Se sentaron junto a los barracones. La radio emitió pequeñas toses misteriosas.

El tiempo transcurrió lentamente. Los segundos se hicieron años. Los minutos, eternidades cósmicas.

Pete encadenó los cigarrillos. Dougie Frank Lockhart y Chuck le gorronearon un paquete entero.

Un tipo del Klan estaba retirando la manguera de la Piper. Pete y Chuck intercambiaron una larga mirada.

Lockhart sintonizó su longitud de onda.

–¿Puedo ir yo también?

Unas maniobras de distracción les permitieron acercarse. Alcanzaron la bahía de Cochinos y se encontraron con un panorama poco prometedor. Vieron un barco de aprovisionamiento embarrancado en un arrecife. Vieron cadáveres que salían de una brecha en el casco. Vieron tiburones cebándose en los cuerpos despedazados a veinte metros de la costa.

Chuck maniobró y efectuó una segunda pasada. Pete se golpeó con el tablero de instrumentos. Con el pasajero extra, todos iban incómodos y apretados.

Vieron lanchas de desembarco en la playa. Vieron hombres vivos gateando sobre los cadáveres. Vieron cuerpos sin vida en las aguas poco profundas, en una extensión de cien metros. Los invasores seguían llegando. Los lanzallamas acababan con ellos tan pronto llegaban al rompiente de las olas. Los hombres morían fritos y hervidos vivos.

Cincuenta y tantos rebeldes estaban esposados boca abajo en la arena.
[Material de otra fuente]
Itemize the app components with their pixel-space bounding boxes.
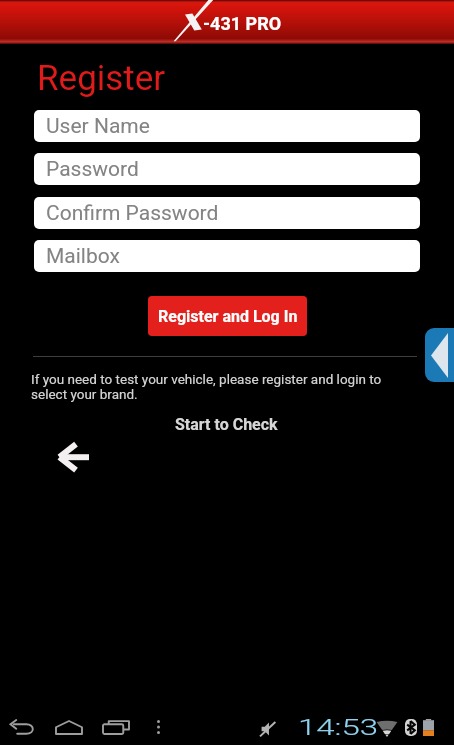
staticText: Password [46,157,139,182]
button[interactable]: Back [58,440,92,474]
button[interactable]: User Name [34,110,420,142]
staticText: Register [37,58,166,99]
button[interactable]: Home [52,712,86,742]
button[interactable]: Confirm Password [34,197,420,229]
button[interactable]: Password [34,153,420,185]
button[interactable]: Register and Log In [148,296,307,336]
button[interactable]: Recent apps [99,712,133,742]
button[interactable]: Open panel [425,328,454,382]
staticText: Start to Check [175,415,278,434]
staticText: If you need to test your vehicle, please… [31,371,389,402]
button[interactable]: Start to Check [175,415,278,434]
button[interactable]: Back [5,712,39,742]
button[interactable]: More options [145,712,171,742]
button[interactable]: Mailbox [34,240,420,272]
staticText: Mailbox [46,244,120,269]
staticText: -431 PRO [203,13,282,34]
staticText: Confirm Password [46,201,219,226]
staticText: User Name [46,114,150,139]
staticText: 14:53 [298,715,379,741]
staticText: Register and Log In [158,307,298,326]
Un comunista con una sierra eléctrica corría sobre sus espaldas.

Pete vio cómo se hundía la sierra. Vio brotar la sangre. Vio rodar al agua las cabezas.

El chorro de un lanzallamas se alzó hacia el avión y no lo alcanzó por centímetros.

Chuck se quitó los auriculares y anunció a gritos:

–¡He captado una llamada de Operaciones! ¡Kennedy dice que no habrá segunda operación aérea y que no enviará soldados norteamericanos para ayudar a nuestros chicos!

Pete sacó la Mágnum por la ventana. Un lengua de fuego la hizo saltar de su mano.

Los tiburones batían el agua debajo de ellos. El comunista de la sierra mostró en alto una cabeza cortada.